Demographics tell an incomplete story

Demographics tell an incomplete story

As I’m sure you all know, the United States just held it’s Presidential election, which means it’s demographic central over here.

Lots and lots of charts that look like these:

Examples of exit poll charts
Sources, clockwise from top-left: Pew Research, Washington Post, BBC, and NY Times.

While there is A LOT to be concerned about in these charts, and lots of caveats about the accuracy of exit polls, that is not what I want to focus on here.

Rather, I want to highlight how focusing ONLY on demographic details leaves us with insufficient and inaccurate data for developing effective strategies for change.

The above charts show us a single demographic detail (gender, ethnicity, etc.) and one action they took (who they voted for).

That data does not tell us why people in those demographic categories voted the way they did.

Which leaves us susceptible to making inaccurate assumptions about their ‘why’ and increases the potential of dismissing important audience segments who may be open to change.

This is because demographics without psychographics can introduce bias and ignore shifting behavior patterns.

Demographics introduce bias

When reviewing socio-economic data, we are at risk of making sweeping generalizations based on our own implicit and explicit biases.

This happens when we look at Education Levels and conclude that our audience isn’t taking action because “they’re not educated”.

Or, we review Household Income data and conclude that our audiences don’t take action “because they’re poor”.

Or, we see the percentage of people who are 65 or over and assume they won’t be receptive to changing their behaviors.

These unfounded assumptions lead to ineffective behavior change efforts that focus on the wrong root cause, or that dismiss entire audience segments who we’ve (inaccurately) deemed unreachable.

The demographics-action gap

(I just made that phrase up)

Across the globe, “traditional” behaviors based on gender, age, education, ethnicity, occupation, etc. have been shifting greatly for years.

Yet we don’t regularly account for this when reviewing demographic data, especially results that focus on a singular trait (as opposed to showing overlapping demographic traits).

The reality is that one’s demographic profile is no longer an accurate indicator for what they believe or how they will behave.

In 2014, Trendwatching called this shift “Post-Demographic Consumerism”.

POST-DEMOGRAPHIC CONSUMERISM | People – of all ages and in all markets – are constructing their own identities more freely than ever.
As a result, consumption patterns are no longer defined by ‘traditional’ demographic segments such as age, gender, location, income, family status and more.  [read more about this trend here]

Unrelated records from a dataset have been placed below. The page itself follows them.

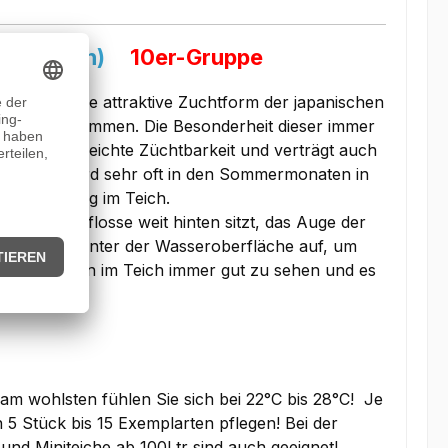
 Reisfisch)
10er-Gruppe
 sich um eine attraktive Zuchtform der japanischen
am, China stammen. Die Besonderheit dieser immer
 Aussehen, leichte Züchtbarkeit und verträgt auch
 geeignet! Wird sehr oft in den Sommermonaten in
ückenbildung im Teich.
e Rückenflosse weit hinten sitzt, das Auge der
henjäger oft unter der Wasseroberfläche auf, um
die Fischchen im Teich immer gut zu sehen und es
m wohlsten fühlen Sie sich bei 22°C bis 28°C! Je
5 Stück bis 15 Exemplarten pflegen! Bei der
nd Miniteiche ab 100Ltr sind auch geeignet!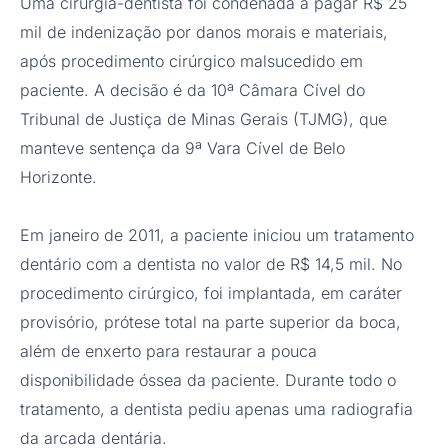
Uma cirurgiã-dentista foi condenada a pagar R$ 25
mil de indenização por danos morais e materiais,
após procedimento cirúrgico malsucedido em
paciente. A decisão é da 10ª Câmara Cível do
Tribunal de Justiça de Minas Gerais (TJMG), que
manteve sentença da 9ª Vara Cível de Belo
Horizonte.
Em janeiro de 2011, a paciente iniciou um tratamento
dentário com a dentista no valor de R$ 14,5 mil. No
procedimento cirúrgico, foi implantada, em caráter
provisório, prótese total na parte superior da boca,
além de enxerto para restaurar a pouca
disponibilidade óssea da paciente. Durante todo o
tratamento, a dentista pediu apenas uma radiografia
da arcada dentária.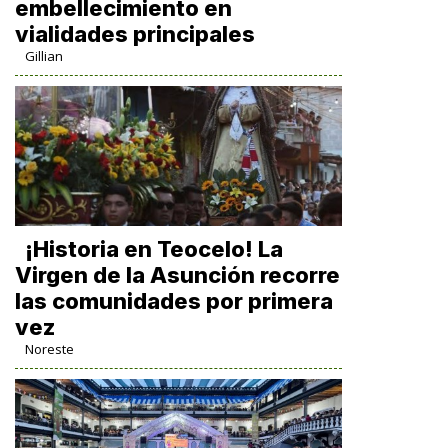
embellecimiento en
vialidades principales
Gillian
​¡Historia en Teocelo! La
Virgen de la Asunción recorre
las comunidades por primera
vez
Noreste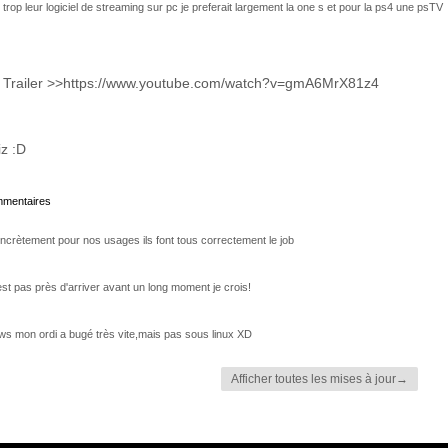
 trop leur logiciel de streaming sur pc je preferait largement la one s et pour la ps4 une psTV
Trailer >>https://www.youtube.com/watch?v=gmA6MrX81z4
iz :D
ommentaires
oncrètement pour nos usages ils font tous correctement le job
'est pas près d'arriver avant un long moment je crois!
ws mon ordi a bugé très vite,mais pas sous linux XD
Afficher toutes les mises à jour→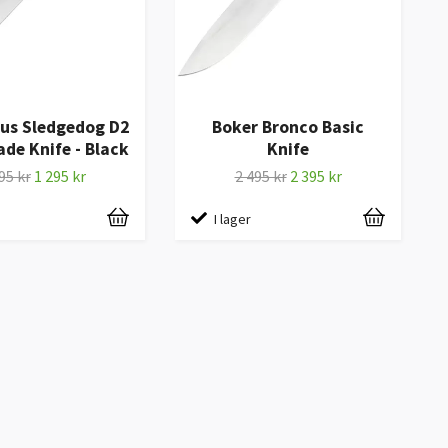
lus Sledgedog D2
Boker Bronco Basic
ade Knife - Black
Knife
95 kr
1 295 kr
2 495 kr
2 395 kr
I lager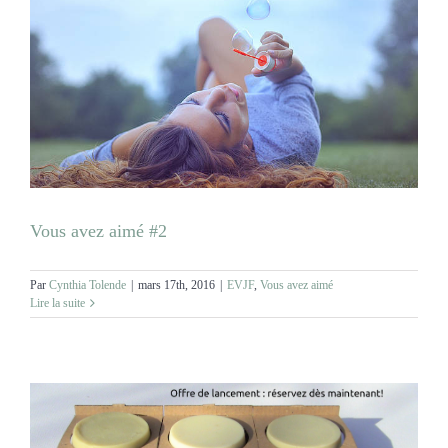
Vous avez aimé #2
Par
Cynthia Tolende
|
mars 17th, 2016
|
EVJF
,
Vous avez aimé
Lire la suite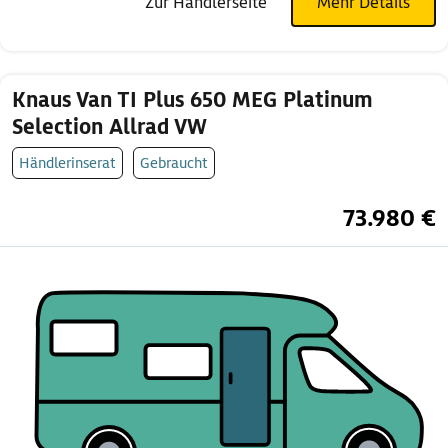
Zur Händlerseite
Mehr Details
Knaus Van TI Plus 650 MEG Platinum
Selection Allrad VW
Händlerinserat
Gebraucht
73.980 €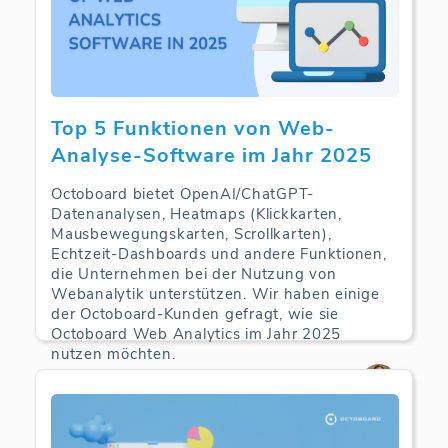
Top 5 Funktionen von Web-
Analyse-Software im Jahr 2025
Octoboard bietet OpenAI/ChatGPT-
Datenanalysen, Heatmaps (Klickkarten,
Mausbewegungskarten, Scrollkarten),
Echtzeit-Dashboards und andere Funktionen,
die Unternehmen bei der Nutzung von
Webanalytik unterstützen. Wir haben einige
der Octoboard-Kunden gefragt, wie sie
Octoboard Web Analytics im Jahr 2025
nutzen möchten.
Web Analytics | 09-09-2025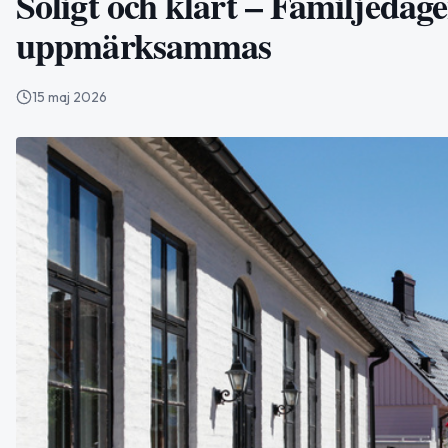
Soligt och klart – Familjedag
uppmärksammas
15 maj 2026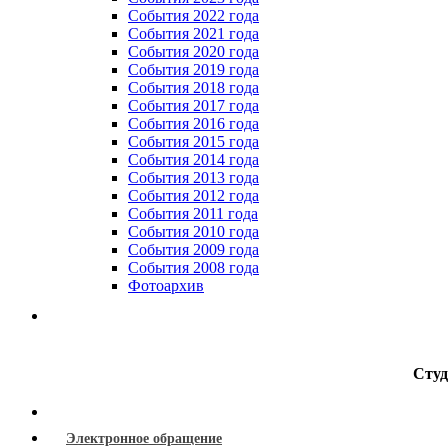
Cобытия 2022 года
Cобытия 2021 года
События 2020 года
События 2019 года
События 2018 года
События 2017 года
События 2016 года
События 2015 года
События 2014 года
События 2013 года
События 2012 года
События 2011 года
События 2010 года
События 2009 года
События 2008 года
Фотоархив
Студ
Электронное обращение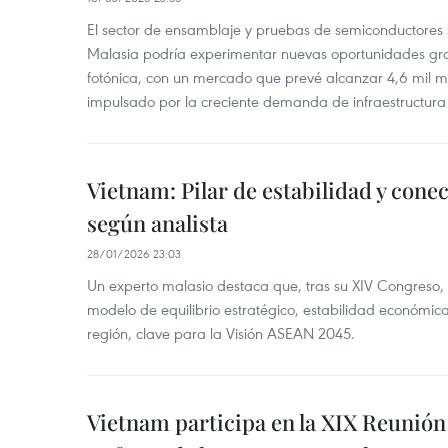
El sector de ensamblaje y pruebas de semiconductores
Malasia podría experimentar nuevas oportunidades grac
fotónica, con un mercado que prevé alcanzar 4,6 mil m
impulsado por la creciente demanda de infraestructura 
Vietnam: Pilar de estabilidad y con
según analista
28/01/2026 23:03
Un experto malasio destaca que, tras su XIV Congreso,
modelo de equilibrio estratégico, estabilidad económi
región, clave para la Visión ASEAN 2045.
Vietnam participa en la XIX Reunión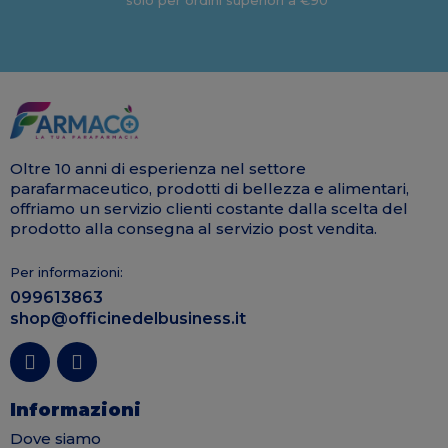
Oltre 10 anni di esperienza nel settore
parafarmaceutico, prodotti di bellezza e alimentari,
offriamo un servizio clienti costante dalla scelta del
prodotto alla consegna al servizio post vendita.
Per informazioni:
099613863
shop@officinedelbusiness.it
Informazioni
Dove siamo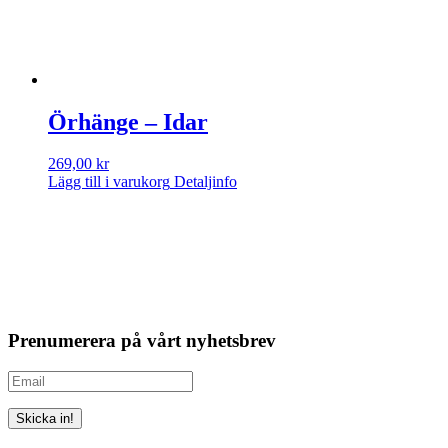
Örhänge – Idar
269,00
kr
Lägg till i varukorg
Detaljinfo
Prenumerera på vårt nyhetsbrev
Skicka in!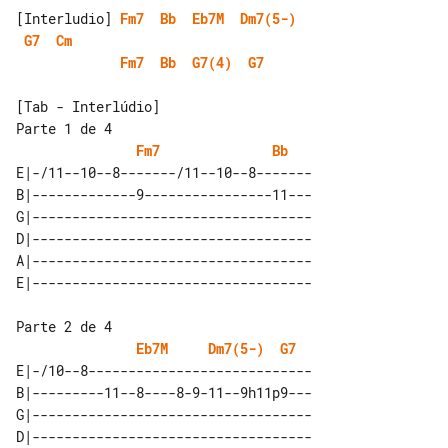
[Interludio] 
Fm7
Bb
Eb7M
Dm7(5-)
G7
Cm
Fm7
Bb
G7(4)
G7
[Tab - Interlúdio]

Parte 1 de 4

Fm7
Bb
E|-/11--10--8-------/11--10--8-------

B|-------------9----------------11---

G|-----------------------------------

D|-----------------------------------

A|-----------------------------------

Parte 2 de 4

Eb7M
Dm7(5-)
G7
E|-/10--8----------------------------

B|---------11--8----8-9-11--9h11p9---

G|-----------------------------------

D|-----------------------------------
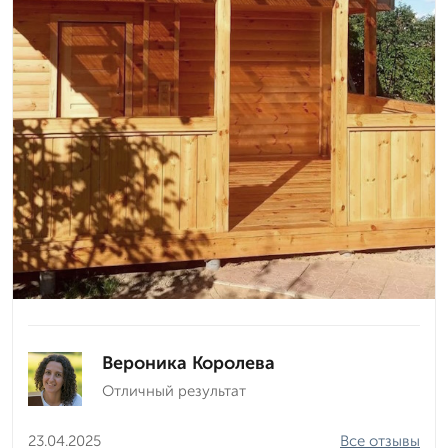
Вероника Королева
Отличный результат
23.04.2025
Все отзывы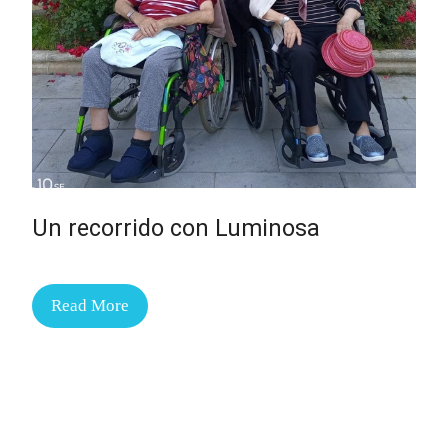
Un recorrido con Luminosa
Read More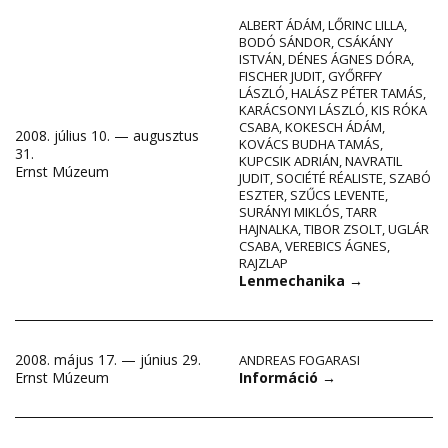
ALBERT ÁDÁM
,
LŐRINC LILLA
,
BODÓ SÁNDOR
,
CSÁKÁNY
ISTVÁN
,
DÉNES ÁGNES DÓRA
,
FISCHER JUDIT
,
GYŐRFFY
LÁSZLÓ
,
HALÁSZ PÉTER TAMÁS
,
KARÁCSONYI LÁSZLÓ
,
KIS RÓKA
CSABA
,
KOKESCH ÁDÁM
,
2008. július 10. — augusztus
KOVÁCS BUDHA TAMÁS
,
31.
KUPCSIK ADRIÁN
,
NAVRATIL
Ernst Múzeum
JUDIT
,
SOCIÉTÉ RÉALISTE
,
SZABÓ
ESZTER
,
SZŰCS LEVENTE
,
SURÁNYI MIKLÓS
,
TARR
HAJNALKA
,
TIBOR ZSOLT
,
UGLÁR
CSABA
,
VEREBICS ÁGNES
,
RAJZLAP
Lenmechanika
→
2008. május 17. — június 29.
ANDREAS FOGARASI
Információ
→
Ernst Múzeum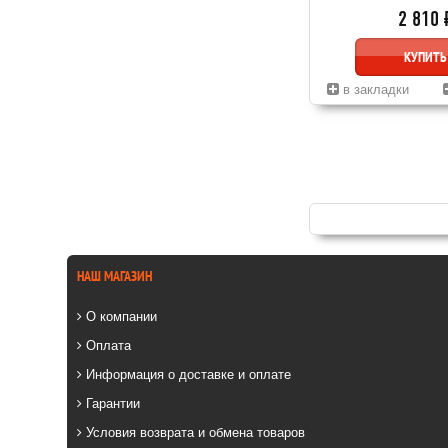
2 810 
КУПИТЬ
в закладки
НАШ МАГАЗИН
О компании
Оплата
Информация о доставке и оплате
Гарантии
Условия возврата и обмена товаров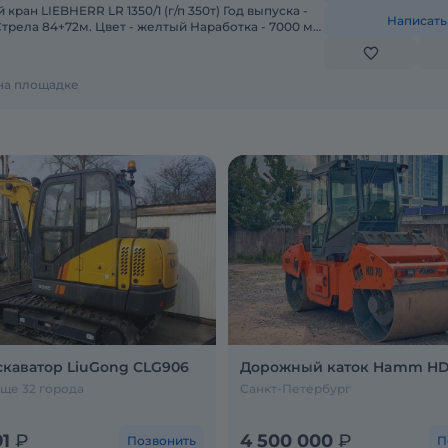
кран LIEBHERR LR 1350/1 (г/п 350т) Год выпуска -
Написать
4+72м. Цвет - желтый Наработка - 7000 м/
 на площадке
каватор LiuGong CLG906
Дорожный каток Hamm HD
ще 32 города
Санкт-Петербург
91
₽
4 500 000
₽
Позвонить
П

For example: “If you look at the list of the 1,000 favourite artists for 60-year-olds and the 1,000 favourite artists for 13-year-olds, there is a 40% overlap.” » George Ergatoudis (Head of Music, BBC Radio 1), May 2014

If we start and end our audience analysis with demographic details, then we will likely miss important audience segments with shared interests and similar behavior patterns, who may be equally open to change.

Let’s look at gaming for an example.

I haven’t played video games since I was a teenager (and, frankly, I was never very good at them).

When I think about who plays video games, I default to “teenage boys”, which is probably a commonly held assumption.

And while I wouldn’t be wrong about that, I would only be partially right.

Players under 18 years old (all genders) make up only 21% of gamers, and players who identify as male represent 59% of gamers (across all categories). [source: Entertainment Software Association]

Furthermore, my explicit bias would lead me to assume that teenage boys play video games because they’re bored, disinterested in studying and doing their homework, and want to ignore their parents.

Yet, the same data indicates that people (of all ages) play video games because it provides mental stimulation and helps with problem solving, while also providing positive social interactions with friends and family.

If I developed a communication strategy based on my assumption that gamers are just teenage boys who play games to disconnect, then I would miss the mark on why gaming is important to them, while also ignoring about 40% of gamers under the age of 18 AND nearly 80% of gamers overall.

That doesn’t sound very effective or efficient.

Leading with psychographics instead

With demographics becoming more fluid and less indicative of behavior patterns, then it’s important to lead with psychographics when segmenting audiences.

A great example of developing psychographic profiles is the Yale Program on Climate Change Communications’ “Global Warming’s Six Americas“.

This project segmented American adults into six categories based on their likelihood and reasons for taking (or not taking) climate actions. See graphic below.

Each of these six categories has its own set of demographic detail, and demographic traits may even skew higher and lower for some categories, but the efforts to engage, reach and communicate with particular segments does not rely solely upon those factors.

Making this shift may feel uncomfortable for us, and it can make it harder to visualize what the audience “looks like”.

Yet, the shift towards leading with psychographic data is critical to make.

Not only because it will help us develop more effective engagement efforts that are tailored to the drivers and needs of our audience.

But also because it creates a more inclusive starting point that does not dismiss population segments based on implicit (or explicit) biases or antiquated expectations of behavior.